Individuals with higher levels of education earn more and are more
likely to be employed (Baum at al. 2013).
In Korea, the women with a higher-education level such as college and
university graduates, participated more in the economic activities as
compared to other women (Kye 2008).
Simulation Procedure
- 3.5
- We simulate the model for 10 and 20 years in order to
compare our results with actual data of 2000 and 2010. Since, our model
explains how the patterns of family formation change over time,
therefore, we ignore the fertility process as there would be many
female agents counted in 1990 census that have given birth to new
children who may later participate in the family formation process. In
order to compare exactly our simulation results with the
education-based probability data of 1990, 2000 and 2010, we divide the
agents into six different groups: 16–20, 21–25, 26–30, 31–35, 35–40 and
41–45 and then take the average probability of each group. The first
four age groups also show various education levels, like age group
16–20, 21–25 and 26–35 (26–30, 31–35) consider school, college and
university-level education respectively. The agents find an acceptable
partner with probability in Equation 1 (Diaz
& Fent 2006).
$$ p_{g=1{-}6} = p_{init} + (1-p_{init}) \frac{a_{i,t}-l_g}{u_g-l_g} $$ (1) - 3.6
- Further, the probability of an agent among all age groups
is calculated using Equation 2. It will show the chances of agents who
find an acceptable partner among all agents struggling for a life
partner.
$$ p_r = p_{init} + (1-p_{init}) \frac{p_{g=1{-}6}}{\sum_{g=1}^6 p_g} p_{i,t} $$ (2) - 3.7
- After finding an acceptable partner by age, both partners
then calculate their combined disposable income. They calculate their
disposable income after deducting living expenditure and taxes in order
to determine if there is enough left over to support financially a
household life. Equation 3 calculates the agent disposable income
before taking decision for marriage. The disposable income would be the
remaining income after deducting all kinds of expenditures and tax from
regular income. The disposable income must be greater or equal to the
median income of the population as described in Equation 4. Poor
economic conditions make potential partners postpone the marriage event
with the hope to attain a better economic condition in the future.
Table 1 describes all
parameters that are used in Equations 1 to 8. In order to calculate the
disposable income, we are using monthly income, expenditure, tax and
median income data from the Korean statistics information services
(KOSIS[2]).
$$ D_{i,t} = H_{i,t}-(E_{i,t}+T_{i,t}) $$ (3) $$ D_{i,t} \geq M_{i,t} $$ (4) - 3.8
- During simulation, we assign the income based on the level
of education of the agent. During each simulation step each agent is
aged by one year, \(X_{i,t} = X_{i,t+1}\) therefore, with the passage
of time, the education level of agents might change based on the
agent's desired education level \(de\). People who desired for
high-level education need to finish their education before they reach
to the age of 35. The age-specific education transition rate is based
on empirically observed transition rate of Korea. The desired education
level \(de\) is based on the current education, age and baseline year.

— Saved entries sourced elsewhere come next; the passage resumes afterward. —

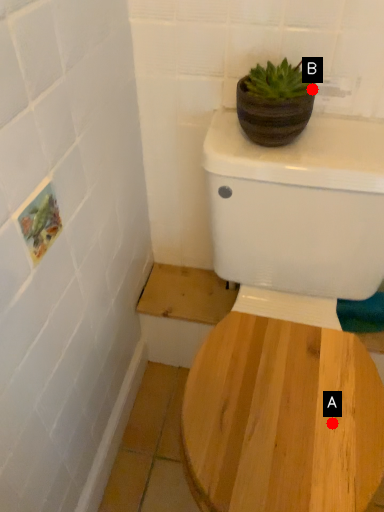 Question: Two points are circled on the image, labeled by A and B beside each circle. Which of the following is the closest to the observer?

Choices:
 (A) A is closer
 (B) B is closer

Answer: (A) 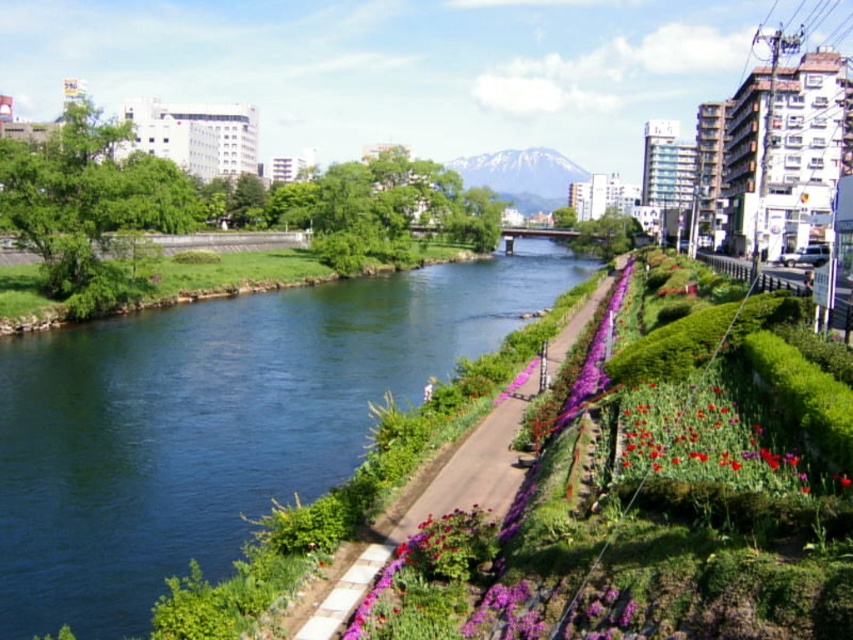 Which is in front, point (115, 500) or point (381, 545)?

Positioned in front is point (381, 545).

Between green smooth water at center and green grassy path at center, which one is positioned lower?

Positioned lower is green grassy path at center.

Who is more distant from viewer, (50, 476) or (514, 456)?

Point (50, 476)

This screenshot has height=640, width=853. What are the coordinates of `green smooth water at center` in the screenshot? It's located at (213, 422). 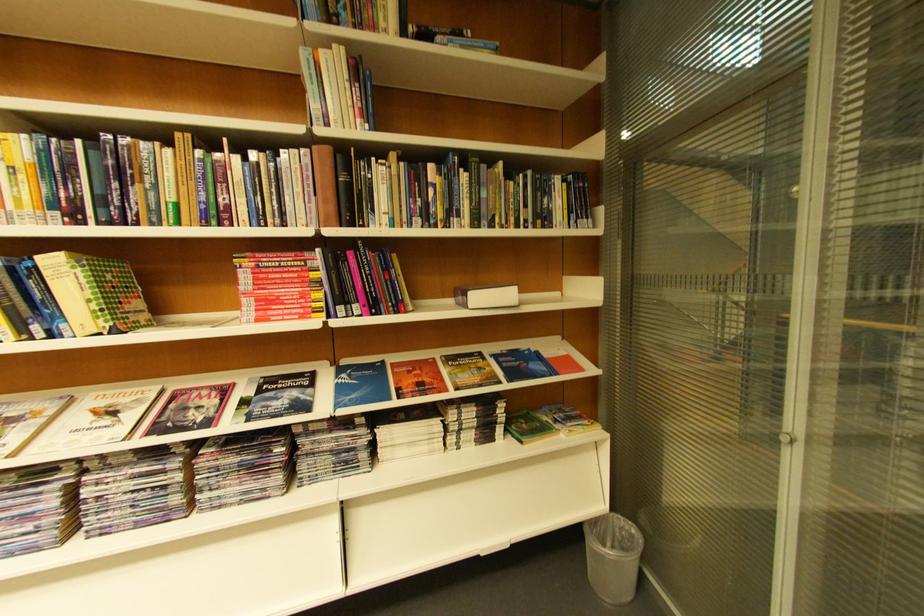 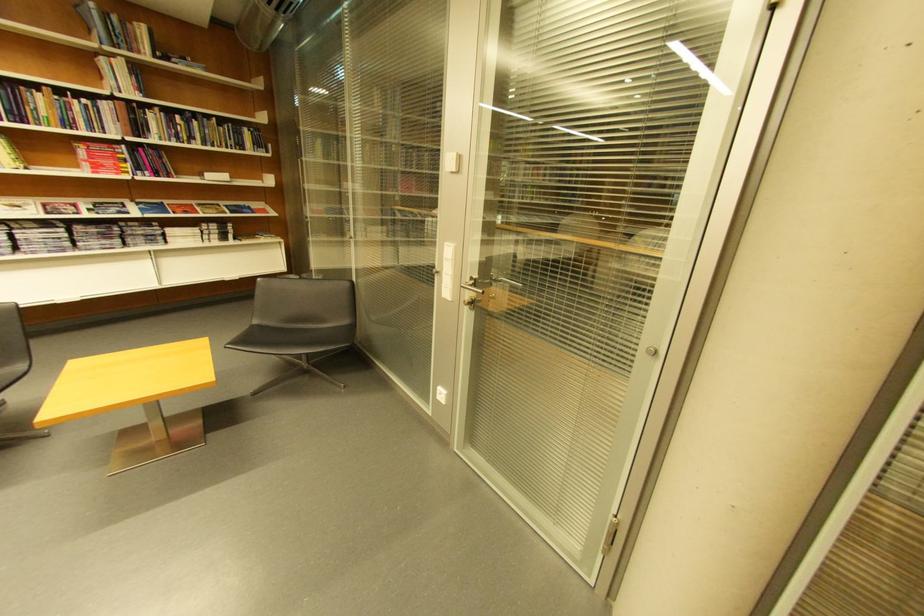 Where in the second image is the point corresponding to point 475,179 from the first image?

(205, 124) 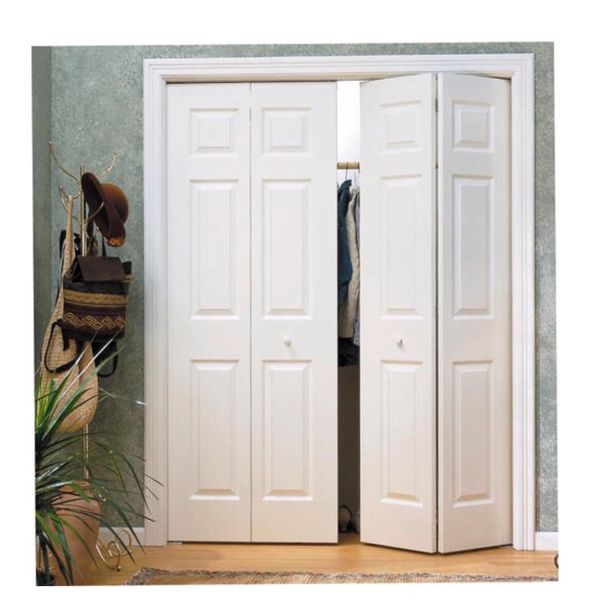 Where is `rug`? rug is located at coordinates (208, 583). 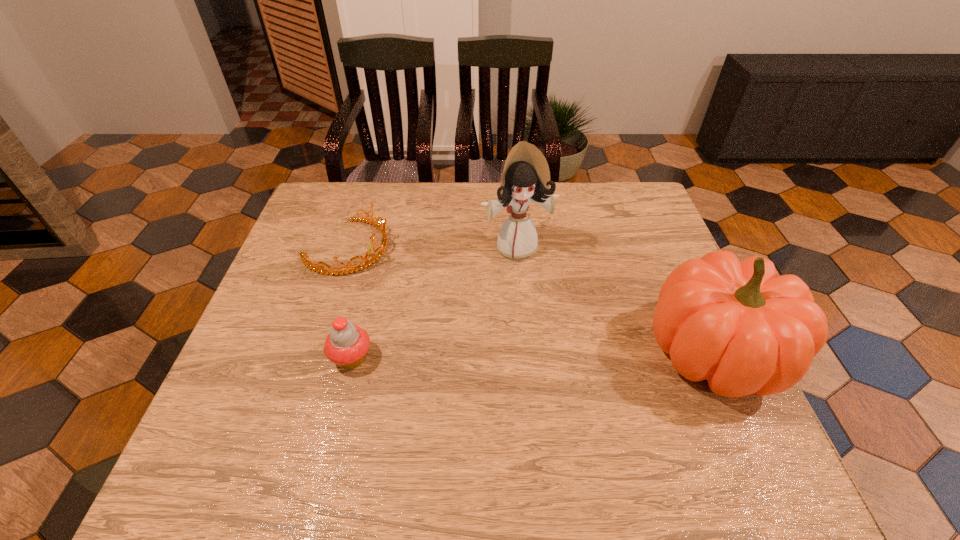 Image resolution: width=960 pixels, height=540 pixels. Find the location of `free space on the desktop that is between the cupcake and the rightmost object and is positioned at the front face of the doll`. free space on the desktop that is between the cupcake and the rightmost object and is positioned at the front face of the doll is located at coordinates 558,354.

Locate an element on the screen. The height and width of the screenshot is (540, 960). vacant space on the desktop that is between the cupcake and the rightmost object and is positioned on the front-facing side of the tiara is located at coordinates (559, 354). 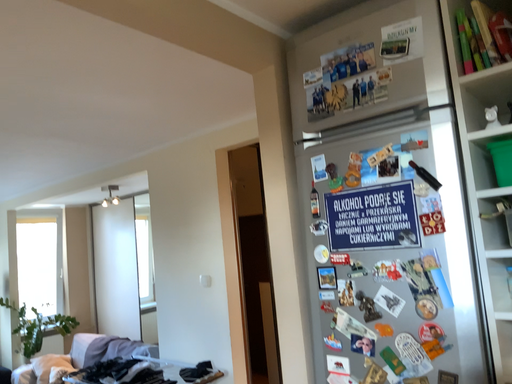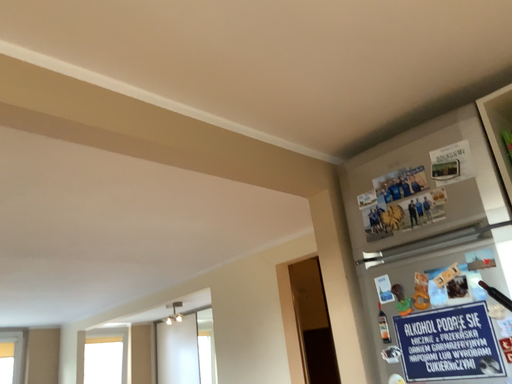 Question: Which way did the camera rotate in the video?

Choices:
 (A) rotated upward
 (B) rotated downward

Answer: (A) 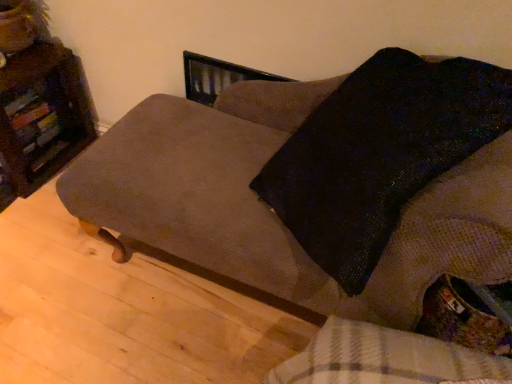 The width and height of the screenshot is (512, 384). I want to click on suede-like brown couch at center, so click(x=272, y=211).

Describe the element at coordinates (272, 211) in the screenshot. I see `suede-like brown couch at center` at that location.

Describe the element at coordinates (47, 112) in the screenshot. I see `wooden bookshelf at left` at that location.

What is the approximate width of wooden bookshelf at left?

The width of wooden bookshelf at left is 16.58 inches.

Measure the distance between point (34, 53) and camera.

Point (34, 53) and camera are 4.98 feet apart from each other.

I want to click on wooden bookshelf at left, so click(x=47, y=112).

Identify the location of suede-like brown couch at center. (272, 211).

Between wooden bookshelf at left and suede-like brown couch at center, which one appears on the left side from the viewer's perspective?

Positioned to the left is wooden bookshelf at left.

Is the position of wooden bookshelf at left less distant than that of suede-like brown couch at center?

No, the depth of wooden bookshelf at left is greater than that of suede-like brown couch at center.

Does point (93, 126) come closer to viewer compared to point (193, 247)?

No, it is behind (193, 247).

From the image's perspective, between wooden bookshelf at left and suede-like brown couch at center, which one is located above?

wooden bookshelf at left is shown above in the image.

Looking at this image, from a real-world perspective, does wooden bookshelf at left sit lower than suede-like brown couch at center?

Yes, from a real-world perspective, wooden bookshelf at left is below suede-like brown couch at center.

Between wooden bookshelf at left and suede-like brown couch at center, which one has larger width?

Wider between the two is suede-like brown couch at center.

Can you confirm if wooden bookshelf at left is shorter than suede-like brown couch at center?

Correct, wooden bookshelf at left is not as tall as suede-like brown couch at center.

Considering the relative sizes of wooden bookshelf at left and suede-like brown couch at center in the image provided, is wooden bookshelf at left smaller than suede-like brown couch at center?

Indeed, wooden bookshelf at left has a smaller size compared to suede-like brown couch at center.

Would you say wooden bookshelf at left is outside suede-like brown couch at center?

Yes, wooden bookshelf at left is not within suede-like brown couch at center.

Are wooden bookshelf at left and suede-like brown couch at center far apart?

wooden bookshelf at left is actually quite close to suede-like brown couch at center.

Is wooden bookshelf at left oriented away from suede-like brown couch at center?

No, wooden bookshelf at left is not facing the opposite direction of suede-like brown couch at center.

How far apart are wooden bookshelf at left and suede-like brown couch at center?

wooden bookshelf at left is 26.84 inches away from suede-like brown couch at center.

Find the location of a particular element. studio couch on the right of wooden bookshelf at left is located at coordinates (272, 211).

Is suede-like brown couch at center at the right side of wooden bookshelf at left?

Indeed, suede-like brown couch at center is positioned on the right side of wooden bookshelf at left.

Based on the photo, is the depth of suede-like brown couch at center greater than that of wooden bookshelf at left?

No, suede-like brown couch at center is in front of wooden bookshelf at left.

Does point (163, 206) appear closer or farther from the camera than point (8, 81)?

Point (163, 206) is positioned closer to the camera compared to point (8, 81).

From the image's perspective, which is below, suede-like brown couch at center or wooden bookshelf at left?

suede-like brown couch at center appears lower in the image.

From a real-world perspective, is suede-like brown couch at center physically below wooden bookshelf at left?

No, from a real-world perspective, suede-like brown couch at center is not below wooden bookshelf at left.

Is suede-like brown couch at center wider than wooden bookshelf at left?

Correct, the width of suede-like brown couch at center exceeds that of wooden bookshelf at left.

Is suede-like brown couch at center taller than wooden bookshelf at left?

Yes.

Which of these two, suede-like brown couch at center or wooden bookshelf at left, is smaller?

Smaller between the two is wooden bookshelf at left.

Would you say suede-like brown couch at center is inside or outside wooden bookshelf at left?

suede-like brown couch at center is located beyond the bounds of wooden bookshelf at left.

Is suede-like brown couch at center beside wooden bookshelf at left?

No, suede-like brown couch at center is not with wooden bookshelf at left.

Is suede-like brown couch at center oriented away from wooden bookshelf at left?

That's not correct — suede-like brown couch at center is not looking away from wooden bookshelf at left.

What's the angular difference between suede-like brown couch at center and wooden bookshelf at left's facing directions?

suede-like brown couch at center and wooden bookshelf at left are facing 0.624 degrees away from each other.

The height and width of the screenshot is (384, 512). Find the location of `studio couch below the wooden bookshelf at left (from the image's perspective)`. studio couch below the wooden bookshelf at left (from the image's perspective) is located at coordinates (272, 211).

Identify the location of studio couch on the right of the wooden bookshelf at left. (272, 211).

In the image, there is a wooden bookshelf at left. Where is `studio couch below it (from the image's perspective)`? This screenshot has width=512, height=384. studio couch below it (from the image's perspective) is located at coordinates (272, 211). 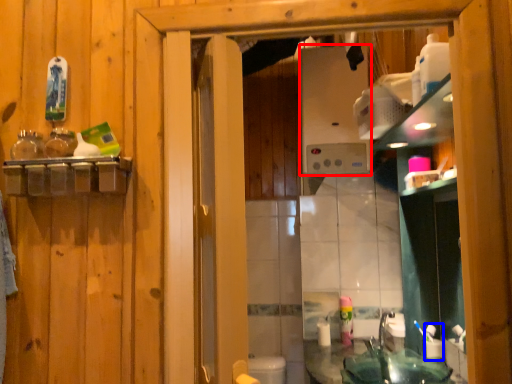 Question: Which of the following is the farthest to the observer, appliance (highlighted by a red box) or toiletry (highlighted by a blue box)?

Choices:
 (A) appliance
 (B) toiletry

Answer: (A) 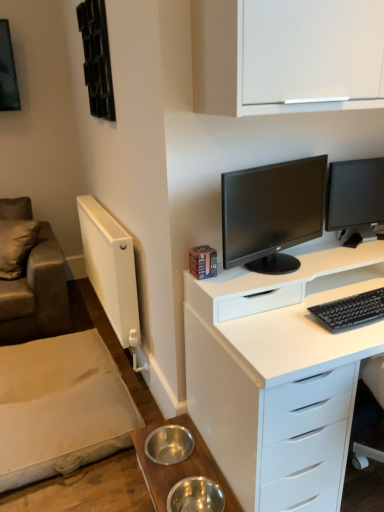 Question: Is white glossy desk at center situated inside black glossy monitor at right, the second computer monitor when ordered from left to right, or outside?

Choices:
 (A) inside
 (B) outside

Answer: (B)

Question: In terms of width, does white glossy desk at center look wider or thinner when compared to black glossy monitor at right, arranged as the first computer monitor when viewed from the right?

Choices:
 (A) thin
 (B) wide

Answer: (B)

Question: Estimate the real-world distances between objects in this image. Which object is closer to the black glossy monitor at right, the second computer monitor when ordered from left to right?

Choices:
 (A) black matte keyboard at right
 (B) white glossy desk at center
 (C) matte black monitor at center, which is the second computer monitor from right to left
 (D) metallic stainless steel bowls at lower center
 (E) leather-like brown couch at left

Answer: (C)

Question: Which object is the farthest from the leather-like brown couch at left?

Choices:
 (A) black glossy monitor at right, arranged as the first computer monitor when viewed from the right
 (B) metallic stainless steel bowls at lower center
 (C) beige fabric at lower left
 (D) white glossy desk at center
 (E) black matte keyboard at right

Answer: (E) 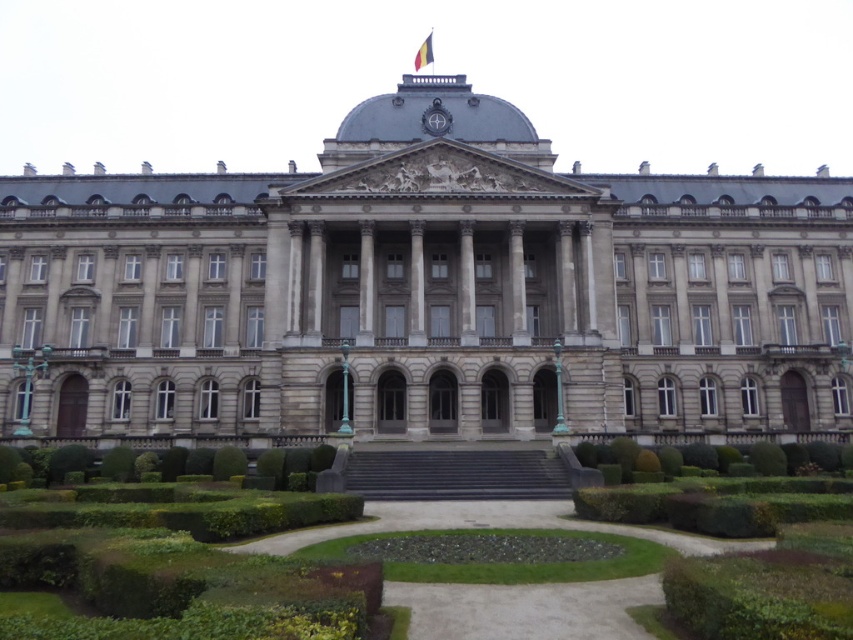 Question: Is gray stone palace at center behind green leafy bush at center?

First, the desired education is subject to the following restrictions.
$$ \begin{array}{c} de\geq e \quad (for~all~agents)\\ de=e~if~(a>35)~OR~(a>25~AND~e=1)\\ de=1{-}3~if~(e=1)~AND~(16\leq a\leq 35)\\ de=2{-}3~if~(e=2)~AND~(16\leq a\leq 35)\\ de=3~if~(e=3)~AND~(20\leq a \leq 35)\\ \end{array} $$ - 3.9
- The probability of desired education \(de=1\) to \(3\) with
the current education level \(e=1\) to \(3\) and age-groups: 16-20,
21-25, 26-30, 31-35 are given by Equations 5, 6 and 7.
$$ p_r(de=1{-}3|e=1) = \frac{N_{ag=1{-}4} N_{a=35}}{\sum_{j=1}^3 N_{ag=1{-}4} N_{a=35}} $$ (5) $$ p_r(de=2{-}3|e=2) = \frac{N_{ag=1{-}4} N_{a=35}}{\sum_{j=1}^3 N_{ag=1{-}4} N_{a=35}} $$ (6) $$ p_r(de=3|e=3) = \frac{N_{ag=2{-}4} N_{a=35}}{\sum_{j=1}^3 N_{ag=2{-}4} N_{a=35}} $$ (7) - 3.10
- In order to know the ratio of all agents at each age group
with the educational level \(e\), education would be either school,
college or university levels having values 1, 2 or 3 respectively.
Equation 8 calculates the share of agents having education \(e\) at
each age group.
$$ S(a_{1\,\mathrm{to}\,6}, e_{1\,\mathrm{to}\,3} = \frac{N(ag_{1\,\mathrm{to}\,6}, e_{1\,\mathrm{to}\,3})}{\sum_{e=1}^3 N(ag_{1\,\mathrm{to}\,6}, e_{1\,\mathrm{to}\,3}}$$ (8) Table 1: Numerical parameters and their descriptions Numerical Parameters Descriptions \(N\) Initial population size, \(N\) = 100,000. On the basis of starting population, N number of agent's characteristics is created for evolution of the family formation. \(a\) current age \(l\) Lower age limit. In proposed model the lower age limit is set to 16 years \(u\) Upper age limit. The in proposed model the upper age limit is set to 45 years \(P_r\)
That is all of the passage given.